What you need to do:
With pictures removed, the data below should be returned exactly.

Supplied information:
┄┄┄┄┄┄┄┄┄┄

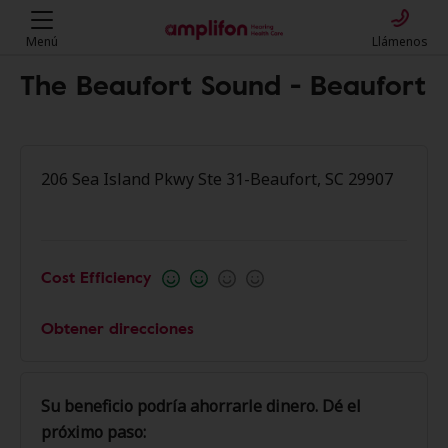
Menú
Llámenos
The Beaufort Sound - Beaufort
206 Sea Island Pkwy Ste 31-Beaufort, SC 29907
Cost Efficiency
Obtener direcciones
Su beneficio podría ahorrarle dinero. Dé el
próximo paso:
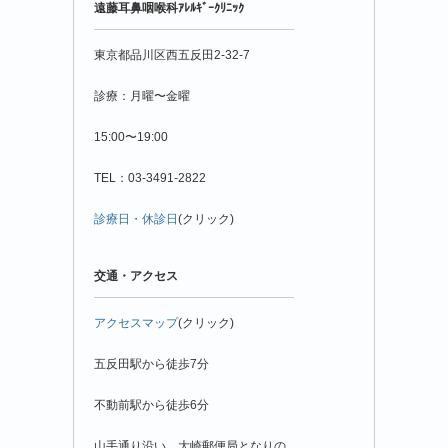
遠藤耳鼻咽喉科ｱﾚﾙｷﾞｰｸﾘﾆｯｸ
月
別
東京都品川区西五反田2-32-7
診療：月曜〜金曜
15:00〜19:00
TEL：03-3491-2822
診療日・休診日
(クリック)
交通・アクセス
アクセスマップ
(クリック)
五反田駅から徒歩7分
不動前駅から徒歩6分
山手通り沿い、大崎郵便局となりの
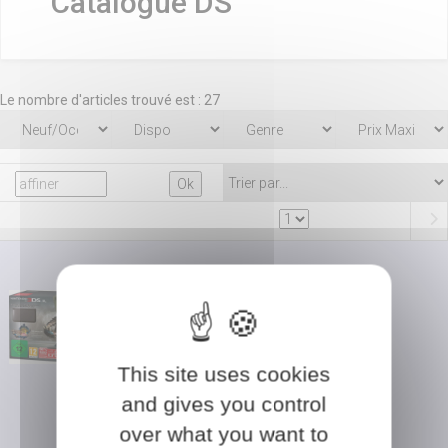
Catalogue DS
Le nombre d'articles trouvé est : 27
Nintendo 3ds Xl Noire Avec
Monster Hunter 3 Ultimate
(Occasion)
This site uses cookies
En savoir plus ?
and gives you control
DS
over what you want to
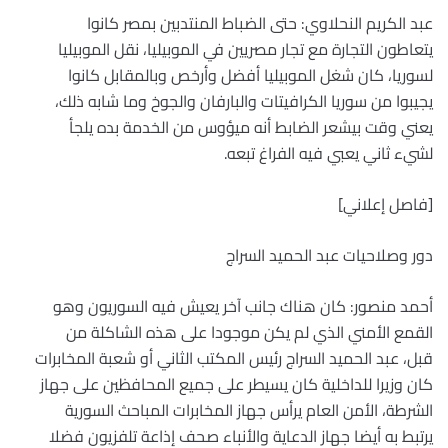
عبد الكريم النحلاوي: حتى الضباط المنتدبين بمصر كانوا
يتعاطون التجارة مع تجار مصريين في الموبيليا، نقل الموبيليا
لسوريا، كان شغل الموبيليا أفضل وأرخص وبالمقابل كانوا
يجيبوا من سوريا الكرافيتات والبارفان والجوخ وما شابه ذلك،
يعني وقت بيشعر الضابط أنه ميؤوس من الخدمة بده يلجأ
لشيء ثاني يعبي فيه الفراغ تبعه.
[فاصل إعلاني]
دور وصلاحيات عبد الحميد السراج
أحمد منصور: كان هناك جانب آخر يعيش فيه السوريون وهو
القمع الأمني الذي لم يكن موجودا على هذه الشاكلة من
قبل، عبد الحميد السراج رئيس المكتب الثاني أو شعبة المخابرات
كان وزيرا للداخلية كان يسيطر على جميع المحافظين على جهاز
الشرطة، الأمن العام يرأس جهاز المخابرات المباحث السورية
يرتبط به أيضا جهاز الدعاية والأنباء صحف إذاعة تلفزيون فضلا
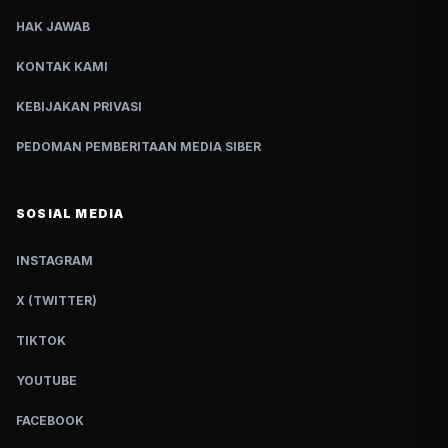
HAK JAWAB
KONTAK KAMI
KEBIJAKAN PRIVASI
PEDOMAN PEMBERITAAN MEDIA SIBER
SOSIAL MEDIA
INSTAGRAM
X (TWITTER)
TIKTOK
YOUTUBE
FACEBOOK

┄┄┄┄┄┄┄┄┄┄

Answer section:
Menú
Llámenos
The Beaufort Sound - Beaufort
206 Sea Island Pkwy Ste 31-Beaufort, SC 29907
Cost Efficiency
Obtener direcciones
Su beneficio podría ahorrarle dinero. Dé el
próximo paso:
遠藤耳鼻咽喉科ｱﾚﾙｷﾞｰｸﾘﾆｯｸ
月
別
東京都品川区西五反田2-32-7
診療：月曜〜金曜
15:00〜19:00
TEL：03-3491-2822
診療日・休診日
(クリック)
交通・アクセス
アクセスマップ
(クリック)
五反田駅から徒歩7分
不動前駅から徒歩6分
山手通り沿い、大崎郵便局となりの
Catalogue DS
Le nombre d'articles trouvé est : 27
Nintendo 3ds Xl Noire Avec
Monster Hunter 3 Ultimate
(Occasion)
This site uses cookies
En savoir plus ?
and gives you control
DS
over what you want to
عبد الكريم النحلاوي: حتى الضباط المنتدبين بمصر كانوا
يتعاطون التجارة مع تجار مصريين في الموبيليا، نقل الموبيليا
لسوريا، كان شغل الموبيليا أفضل وأرخص وبالمقابل كانوا
يجيبوا من سوريا الكرافيتات والبارفان والجوخ وما شابه ذلك،
يعني وقت بيشعر الضابط أنه ميؤوس من الخدمة بده يلجأ
لشيء ثاني يعبي فيه الفراغ تبعه.
[فاصل إعلاني]
دور وصلاحيات عبد الحميد السراج
أحمد منصور: كان هناك جانب آخر يعيش فيه السوريون وهو
القمع الأمني الذي لم يكن موجودا على هذه الشاكلة من
قبل، عبد الحميد السراج رئيس المكتب الثاني أو شعبة المخابرات
كان وزيرا للداخلية كان يسيطر على جميع المحافظين على جهاز
الشرطة، الأمن العام يرأس جهاز المخابرات المباحث السورية
يرتبط به أيضا جهاز الدعاية والأنباء صحف إذاعة تلفزيون فضلا
HAK JAWAB
KONTAK KAMI
KEBIJAKAN PRIVASI
PEDOMAN PEMBERITAAN MEDIA SIBER
SOSIAL MEDIA
INSTAGRAM
X (TWITTER)
TIKTOK
YOUTUBE
FACEBOOK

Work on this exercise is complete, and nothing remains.